4 ways to improve RCM with blockchain

Hospitals and health systems today increasingly seek to improve revenue cycle management performance by reducing denials and boosting patient collections.

Blockchain technology, a permanent shared record of online transactions or exchanges, can help with these goals because it allows payers, providers and financial institutions to share information via private distributed ledgers. When this happens, it prospectively helps providers reduce claims denials and secure patient payments, says Lynn Carroll, chief of healthcare strategy and operations at HSBlox, an Atlanta-based provider of healthcare finance and IT solutions. It also helps payers to price and adjudicate claims, and release reimbursement in real time, immediately generating explanation of benefits for patients.

"Healthcare RCM today is primarily focused on correcting issues after they occur," he says. "Providers dedicate an inordinate amount of time, money and personnel appealing denials and often are at risk of patients not paying their portion of the bill, especially in these days of high-deductible health plans.
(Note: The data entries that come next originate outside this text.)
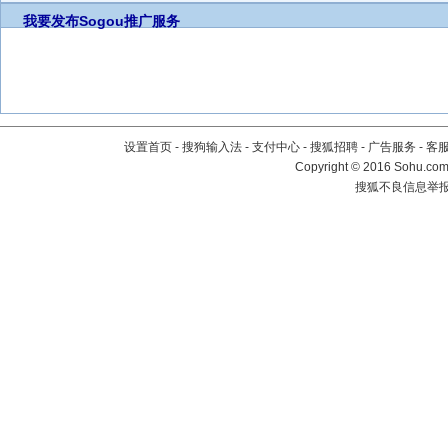
我要发布
Sogou推广服务
设置首页
-
搜狗输入法
-
支付中心
-
搜狐招聘
-
广告服务
-
客
Copyright
©
2016 Sohu.com 
搜狐不良信息举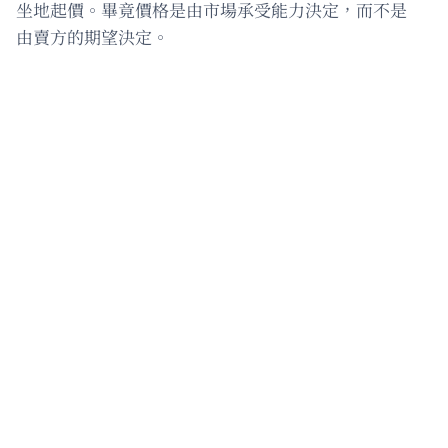
坐地起價。畢竟價格是由市場承受能力決定，而不是
由賣方的期望決定。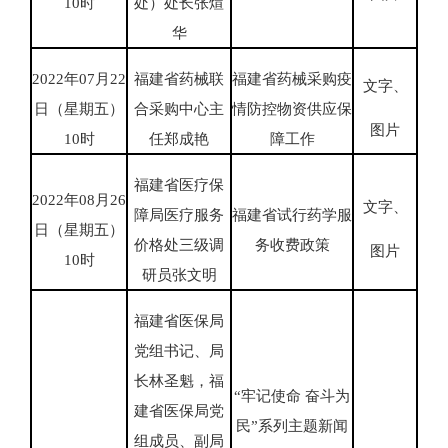
10时
处）处长张煊
华
2022年07月22
福建省药械联
福建省药械采购疫
文字、
日（星期五）
合采购中心主
情防控物资供应保
图片
10时
任郑成艳
障工作
福建省医疗保
2022年08月26
文字、
障局医疗服务
福建省试行药学服
日（星期五）
价格处三级调
务收费政策
图片
10时
研员张文明
福建省医保局
党组书记、局
长林圣魁，福
“牢记使命 奋斗为
建省医保局党
民”系列主题新闻
组成员、副局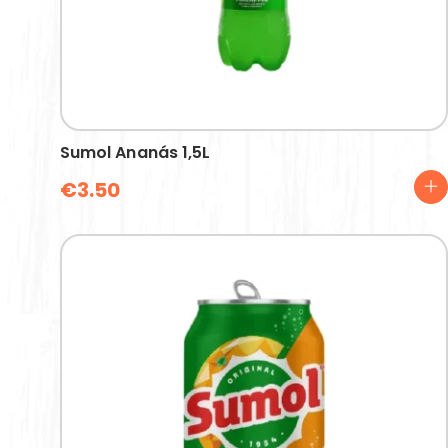
Sumol Ananás 1,5L
€
3.50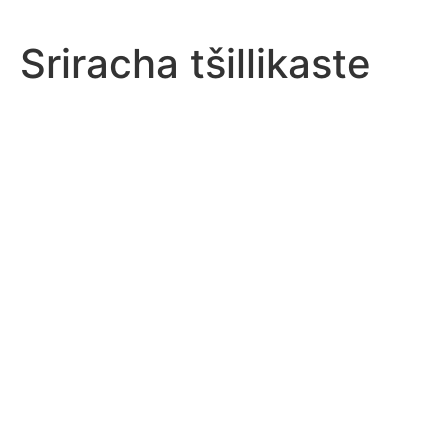
Sriracha tšillikaste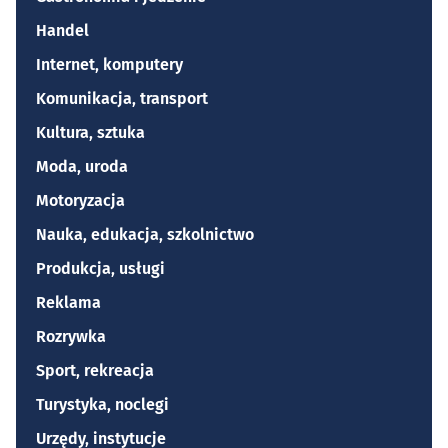
Handel
Internet, komputery
Komunikacja, transport
Kultura, sztuka
Moda, uroda
Motoryzacja
Nauka, edukacja, szkolnictwo
Produkcja, usługi
Reklama
Rozrywka
Sport, rekreacja
Turystyka, noclegi
Urzędy, instytucje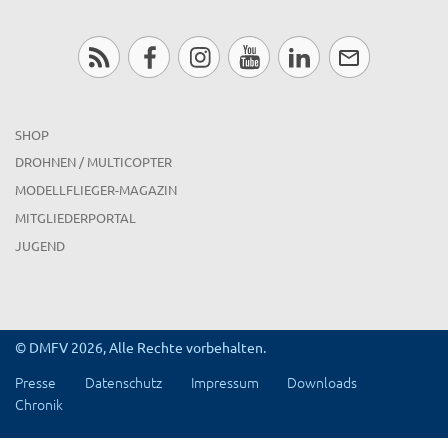
SHOP
DROHNEN / MULTICOPTER
MODELLFLIEGER-MAGAZIN
MITGLIEDERPORTAL
JUGEND
© DMFV 2026, Alle Rechte vorbehalten.
Presse
Datenschutz
Impressum
Downloads
Chronik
Payers also expend a tremendous amount of resources processing claims that should be automatic. By using blockchain and machine learning, we are taking a prospective approach that helps providers and payer[s] avoid these issues, which will improve the entire revenue cycle for all — including patients/members."
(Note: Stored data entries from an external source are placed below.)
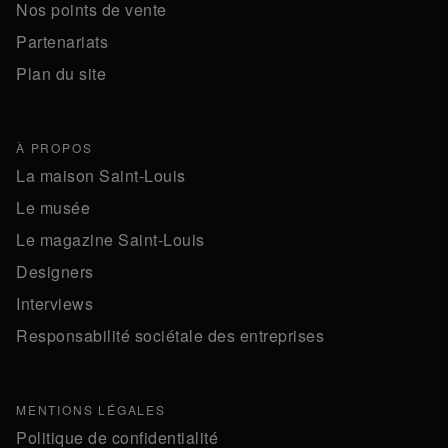
Nos points de vente
Partenariats
Plan du site
À PROPOS
La maison Saint-Louis
Le musée
Le magazine Saint-Louis
Designers
Interviews
Responsabilité sociétale des entreprises
MENTIONS LÉGALES
Politique de confidentialité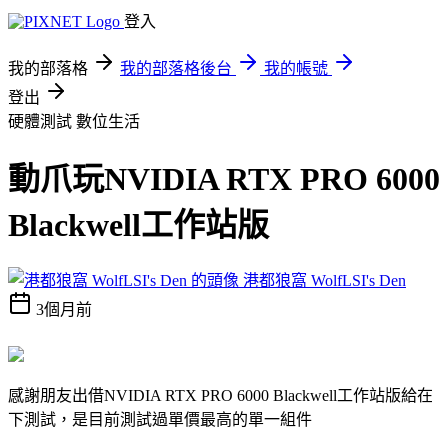
登入
我的部落格
我的部落格後台
我的帳號
登出
硬體測試
數位生活
動爪玩NVIDIA RTX PRO 6000
Blackwell工作站版
港都狼窩 WolfLSI's Den
3個月前
感謝朋友出借NVIDIA RTX PRO 6000 Blackwell工作站版給在
下測試，是目前測試過單價最高的單一組件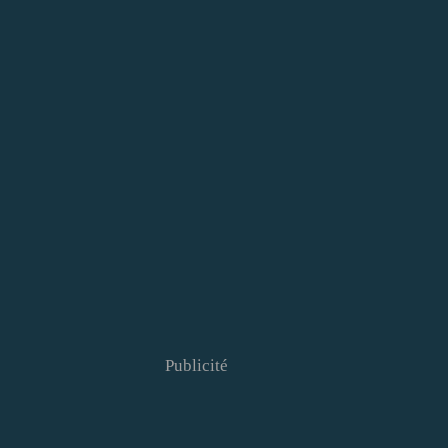
Publicité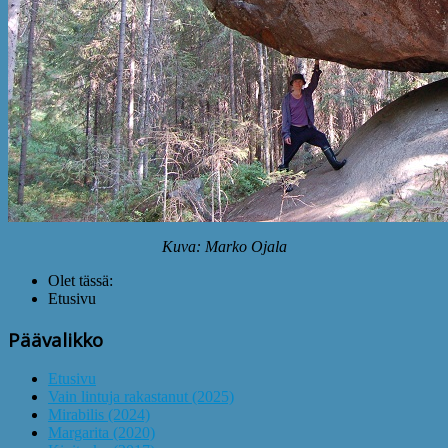
Kuva: Marko Ojala
Olet tässä:
Etusivu
Päävalikko
Etusivu
Vain lintuja rakastanut (2025)
Mirabilis (2024)
Margarita (2020)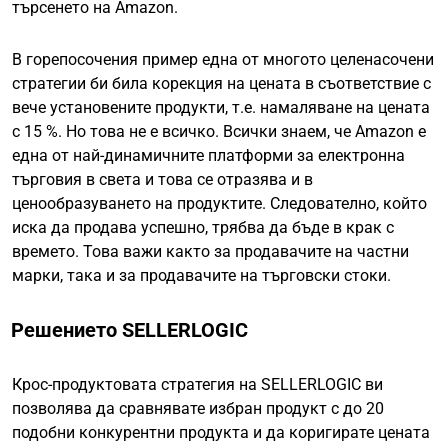
търсенето на Amazon.
В горепосочения пример една от многото целенасочени
стратегии би била корекция на цената в съответствие с
вече установените продукти, т.е. намаляване на цената
с 15 %. Но това не е всичко. Всички знаем, че Amazon е
една от най-динамичните платформи за електронна
търговия в света и това се отразява и в
ценообразуването на продуктите. Следователно, който
иска да продава успешно, трябва да бъде в крак с
времето. Това важи както за продавачите на частни
марки, така и за продавачите на търговски стоки.
Решението SELLERLOGIC
Крос-продуктовата стратегия на SELLERLOGIC ви
позволява да сравнявате избран продукт с до 20
подобни конкурентни продукта и да коригирате цената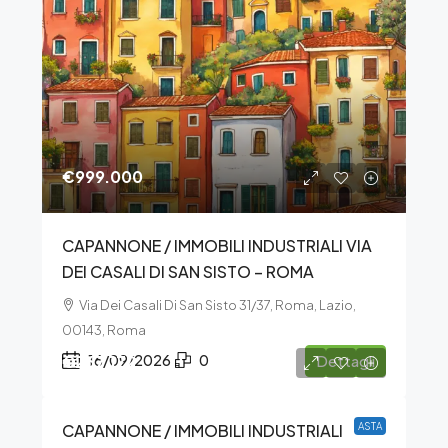
€999.000
CAPANNONE / IMMOBILI INDUSTRIALI VIA
DEI CASALI DI SAN SISTO – ROMA
Via Dei Casali Di San Sisto 31/37, Roma, Lazio,
00143, Roma
€267.172
16/09/2026
0
Dettagli
CAPANNONE / IMMOBILI INDUSTRIALI
ASTA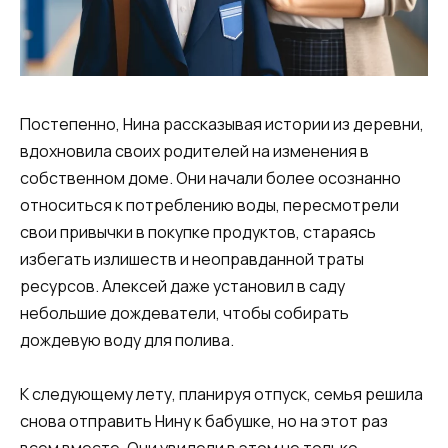
Постепенно, Нина рассказывая истории из деревни,
вдохновила своих родителей на изменения в
собственном доме. Они начали более осознанно
относиться к потреблению воды, пересмотрели
свои привычки в покупке продуктов, стараясь
избегать излишеств и неоправданной траты
ресурсов. Алексей даже установил в саду
небольшие дождеватели, чтобы собирать
дождевую воду для полива.
К следующему лету, планируя отпуск, семья решила
снова отправить Нину к бабушке, но на этот раз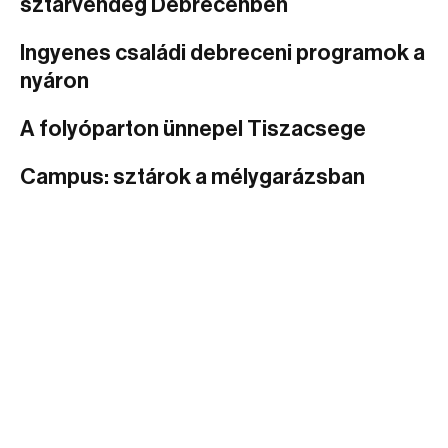
sztárvendég Debrecenben
Ingyenes családi debreceni programok a
nyáron
A folyóparton ünnepel Tiszacsege
Campus: sztárok a mélygarázsban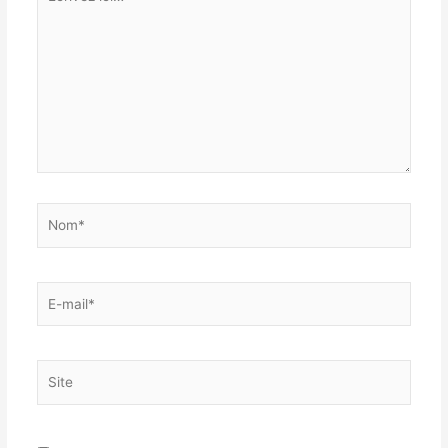
ici…
Nom*
E-
mail*
Site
Here, Mr. Carroll provides four ways to improve RCM with blockchain.

1. Value-based contracting initiatives. Healthcare organizations using value-based contracting initiatives can benefit from automation using smart contracts to administer bundled payments and episodic reimbursement models on blockchain, according to Mr. Carroll. He gave the specific examples of integrated delivery networks, hospitals or ASCs bearing risk for a total hip replacement. In those examples, all parties are involved in value-based contracting initiatives and must report/disclose quality data regarding care guidelines. "There will be an ultimate risk bearer, [and] there will be some post-acute service providers that may also be included in that bundle," says Mr. Carroll. "These folks are all under different trust boundaries meaning they have providence over their own data and have come together and contracted under a value-based reimbursement program like a bundle." By using smart contracts on distributed ledger technology, he says they can report their data at a granular level and as necessary on a permissioned basis among parties during the episodic event. That information then helps determine the reimbursement and how much money the parties will have to collect from the patient.
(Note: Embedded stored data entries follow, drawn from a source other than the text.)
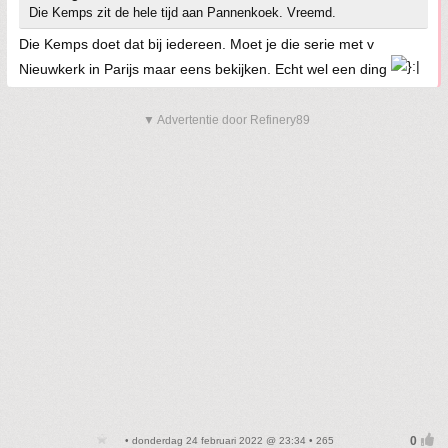
Die Kemps zit de hele tijd aan Pannenkoek. Vreemd.
Die Kemps doet dat bij iedereen. Moet je die serie met v
Nieuwkerk in Parijs maar eens bekijken. Echt wel een ding
▼ Advertentie door Refinery89
• donderdag 24 februari 2022 @ 23:34 • 265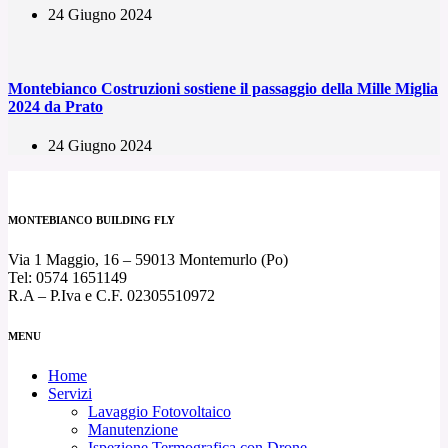
24 Giugno 2024
Montebianco Costruzioni sostiene il passaggio della Mille Miglia
2024 da Prato
24 Giugno 2024
MONTEBIANCO BUILDING FLY
Via 1 Maggio, 16 – 59013 Montemurlo (Po)
Tel: 0574 1651149
R.A – P.Iva e C.F. 02305510972
MENU
Home
Servizi
Lavaggio Fotovoltaico
Manutenzione
Ispezione Termografica con Drone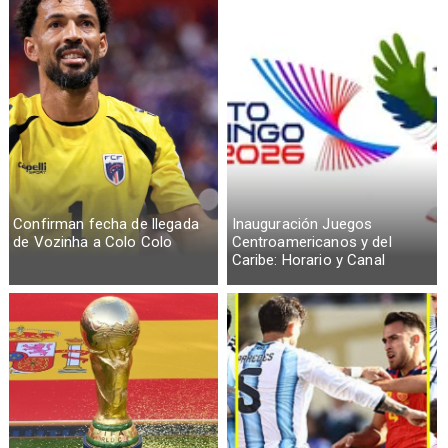
Confirman fecha de llegada
Inauguración Juegos
de Vozinha a Colo Colo
Centroamericanos y del
Caribe: Horario y Canal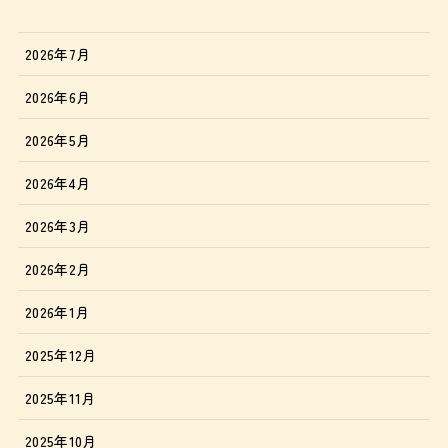
2026年7月
2026年6月
2026年5月
2026年4月
2026年3月
2026年2月
2026年1月
2025年12月
2025年11月
2025年10月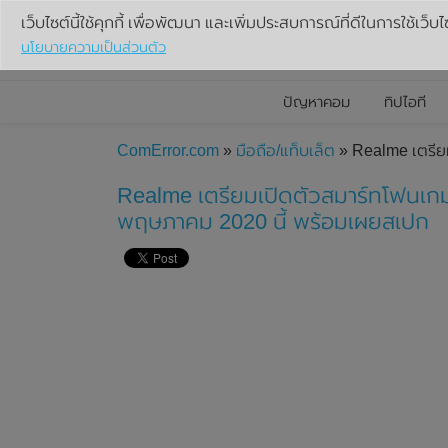
เว็บไซต์นี้ใช้คุกกี้ เพื่อพัฒนา และเพิ่มประสบการณ์ที่ดีในการใช้เว็บไ
นโยบายความเป็นส่วนตัว
ปัญหาคอม
ทิปไอที
ComError.com
»
มือถือ/แท็บเล็ต
» Realme เตรียม
Realme เตรียมเปิดตัวสมาร์ทโฟนเกมมิ
พฤษภาคม 2020 นี้ พร้อมเผยสเปก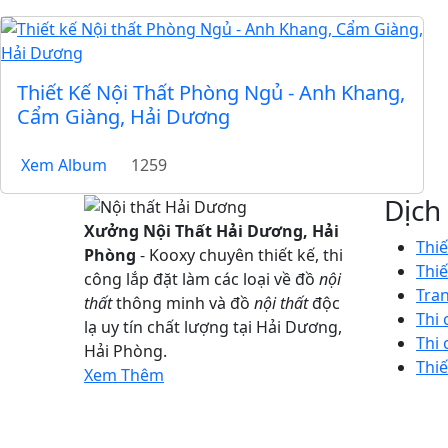
Thiết Kế Nội Thất Phòng Ngủ - Anh Khang,
Cẩm Giàng, Hải Dương
Xem Album
1259
Dịch
Xưởng Nội Thất Hải Dương, Hải
Thiế
Phòng
- Kooxy chuyên thiết kế, thi
Thiế
công lắp đặt làm các loại về đồ
nội
Tran
thất
thông minh và đồ
nội thất
độc
Thi 
lạ uy tín chất lượng tại Hải Dương,
Thi
Hải Phòng.
Thiế
Xem Thêm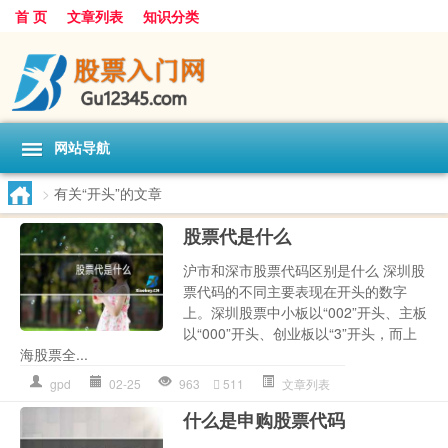
首 页
文章列表
知识分类
网站导航
>
有关“开头”的文章
股票代是什么
沪市和深市股票代码区别是什么 深圳股
票代码的不同主要表现在开头的数字
上。深圳股票中小板以“002”开头、主板
以“000”开头、创业板以“3”开头，而上
海股票全...
gpd
02-25
963
511
文章列表
什么是申购股票代码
2. Real-time claims settlement and adjudication. Smart contracts on blockchain also allow for real-time claims administration and settlement processes, as well as EOB statements, at the point of service, according to Mr. Carroll. He says claims are quickly validated using machine learning across historical claims and remittance data, and claims administration, using smart contracts on distributed ledger technology, allows hospitals and health systems to settle claims in real time and generate EOBs for health plan members at the point of service. This could particularly be helpful during discharge. Mr. Carroll says the claim could be submitted at discharge, "bounce" against the smart contract with the payer, and the claim could be priced and settled in real time. He noted this creates improved efficiency for payers and faster reimbursement for providers.

3. Point-of-service transparency for patients. For patients, real-time EOBs — generated at the point of service using smart contracts — provide transparency with respect to their financial responsibility. Mr. Carroll equated this to a consumer buying merchandise at a retail store. In that instance, he says, the receipt is the explanation of the purchase, but funds haven't moved until a settlement process occurs through banks. With the patient, they receive an EOB detailing patient responsibility and financing opportunities, validated by a rule set on the distributed ledger technology that include the payer, provider and financial institution, says Mr. Carroll. "So financing opportunities are granted or made available to the patient after input from the provider, payer and financial institution. So all [of those parties are] receiving real-time notifications on a blockchain-based solution for patient financing." He says providers also benefit from this because patients who know their financial responsibility and financing options may be more likely to pay or arrange for payment at the point of service.

4. Tailored patient financial programs. Through real-time claims validation and patient payment scoring indicating the patient's ability to pay, hospitals and health systems are able to partner with financial institutions in offering tailor made financial programs for patients, according to Mr. Carroll. One challenge for hospitals, however, is the reliance on workers at admitting and discharge to discuss financial programs with patients. But patients who do learn about their financial options enjoy the consumer-centric aspect, says Mr. Carroll. This is particularly true as patients take on more financial responsibility for their care due to the rise in popularity of high-deductible health plans. Providers are also likely to receive proper reimbursement in a timely manner.

Jessica Kim Cohen contributed to this report.